India’s Education Loan System Is Expanding But Leaving the Neediest Behind

There was a time when an education loan in India was seen as a ladder, an enabler that could lift a student beyond the constraints of family income. Today, that ladder still exists, but for many, it has quietly been pulled out of reach.
India’s higher education ecosystem is increasingly being financed by debt. Yet, beneath the rising credit numbers lies a contradiction that policymakers can no longer ignore. A 2025 Parliamentary Standing Committee report reveals that the number of active education loan accounts has declined from 23.36 lakh in 2014 to about 20.6 lakh in 2025, even as the total loan value has surged from ₹52,327 crore to ₹1.37 lakh crore. In simple terms, fewer students are getting loans, but those who do are borrowing far more. This is not a marginal distortion. It is a structural signal.
A System Built for Safety, Not Access
India’s education loan framework continues to operate with the instincts of a traditional lender. Risk is minimized, not redistributed.
In practice, this translates into a system that leans heavily on collateral, demands financially stable co-applicants, and ties loan approvals to parental income rather than student potential. Even schemes designed to democratize access are falling short. Under the PM Vidyalaxmi scheme, only about 21,967 loans were disbursed out of more than 55,000 applications in 2025. This gap reflects not just procedural friction, but structural exclusion.
The outcome is predictable. Credit flows, but it flows safely to those who already have financial backing.
The Geography of Inequality
The inequity in India’s education loan system is not just economic; it is deeply geographical.

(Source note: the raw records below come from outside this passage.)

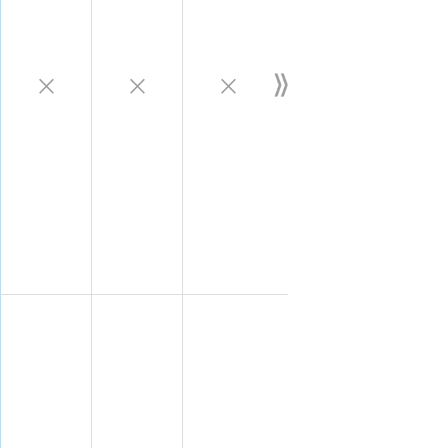
×
×
×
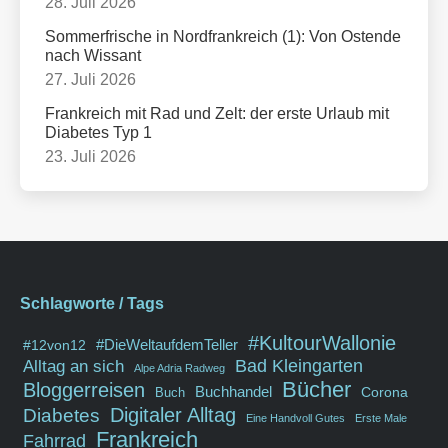
28. Juli 2026
Sommerfrische in Nordfrankreich (1): Von Ostende
nach Wissant
27. Juli 2026
Frankreich mit Rad und Zelt: der erste Urlaub mit
Diabetes Typ 1
23. Juli 2026
Schlagworte / Tags
#KultourWallonie
#DieWeltaufdemTeller
#12von12
Bad Kleingarten
Alltag an sich
Alpe Adria Radweg
Bücher
Bloggerreisen
Buchhandel
Corona
Buch
Diabetes
Digitaler Alltag
Eine Handvoll Gutes
Erste Male
Frankreich
Fahrrad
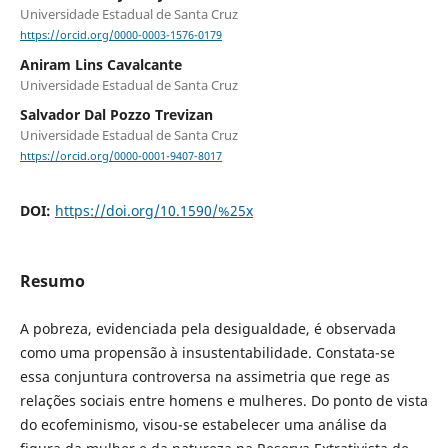
Universidade Estadual de Santa Cruz
https://orcid.org/0000-0003-1576-0179
Aniram Lins Cavalcante
Universidade Estadual de Santa Cruz
Salvador Dal Pozzo Trevizan
Universidade Estadual de Santa Cruz
https://orcid.org/0000-0001-9407-8017
DOI:
https://doi.org/10.1590/%25x
Resumo
A pobreza, evidenciada pela desigualdade, é observada
como uma propensão à insustentabilidade. Constata-se
essa conjuntura controversa na assimetria que rege as
relações sociais entre homens e mulheres. Do ponto de vista
do ecofeminismo, visou-se estabelecer uma análise da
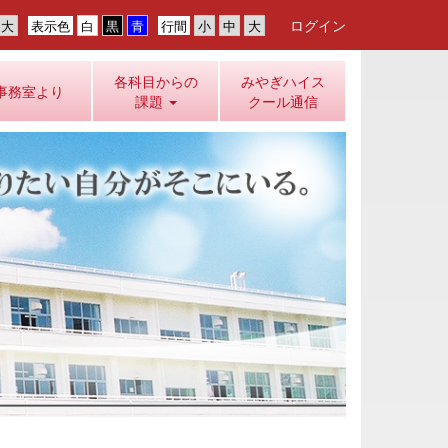
ログイン
表示色
行間
各科目からの
みやぎハイス
事務室より
課題
クール通信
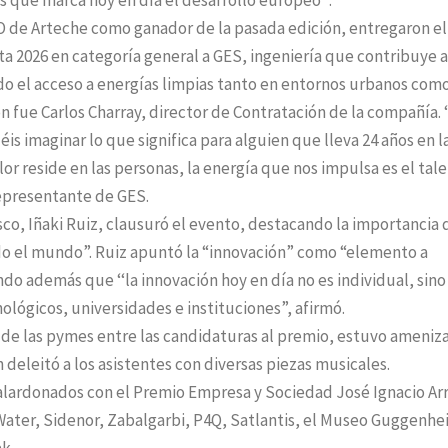
 que marca hoy en día el desarrollo europeo’’.
O de Arteche como ganador de la pasada edición, entregaron el
a 2026 en categoría general a GES, ingeniería que contribuye a
do el acceso a energías limpias tanto en entornos urbanos com
ón fue Carlos Charray, director de Contratación de la compañía. ‘
is imaginar lo que significa para alguien que lleva 24 años en l
or reside en las personas, la energía que nos impulsa es el tale
representante de GES.
co, Iñaki Ruiz, clausuró el evento, destacando la importancia 
o el mundo”. Ruiz apuntó la “innovación” como “elemento a
o además que ‘‘la innovación hoy en día no es individual, sino
lógicos, universidades e instituciones”, afirmó.
 de las pymes entre las candidaturas al premio, estuvo ameniz
n deleitó a los asistentes con diversas piezas musicales.
 galardonados con el Premio Empresa y Sociedad José Ignacio Arr
Water, Sidenor, Zabalgarbi, P4Q, Satlantis, el Museo Guggenh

States such as Tamil Nadu, Kerala, and Maharashtra dominate loan disbursals, while large parts of northern and rural India remain on the margins. This imbalance is not merely about banking penetration but more about awareness. Many students in rural and semi-urban regions are unaware of available schemes or lack the guidance to navigate them. What emerges is a two-layered exclusion: first, from information; second, from approval.
Who Gets Left Behind?
The real success of a system is gauged by not who it serves, but who it leaves behind. Students from low-income families, particularly those without collateral or formal financial records, face immediate barriers. Rural students encounter both limited access and limited awareness. Those pursuing degrees outside elite institutions are viewed as higher risk, regardless of individual merit. And students from informal sector households, without strong co-applicants, often find themselves excluded altogether. In each of these cases, the pattern is clear: the system does not evaluate potential; it evaluates protection, and therein lies the irony.
A Philosophical Mismatch
At the heart of the issue lies a fundamental misalignment in how education loans are perceived. In India, they are still treated as retail credit products rather than investments in human capital. Banks ask whether a family can repay a loan today, rather than whether a student will be able to repay it tomorrow. This distinction is critical. In a country that seeks to leverage its demographic dividend, access to education finance should expand opportunity, not reinforce existing inequalities. The Parliamentary Committee itself has pointed to this disconnect, urging reforms such as income-linked repayment models and broader credit guarantees. These are not radical ideas but necessary corrections.
The Road Ahead
India’s education loan ecosystem is not broken but misaligned. As loan volumes grow, inclusivity is shrinking. Without meaningful reform in the form of higher collateral-free limits, outcome-based lending models, simplified processes, and targeted rural outreach, the system risks becoming a closed loop, serving the same segments while excluding those who need it most.
The consequences extend beyond individual aspiration. They shape the country’s economic trajectory. Because when access to education depends on access to credit, which, in turn, depends on existing privilege, the promise of education as an equalizer begins to fade.
And when that promise weakens, so does the foundation of India’s growth story.
(The writer is Head-Strategic Alliances, Urban Money, a seasoned Banker and Mortgage Specialist working for India’s largest loan distributor company. He writes about financial policy, digital services, and public infrastructure in India.)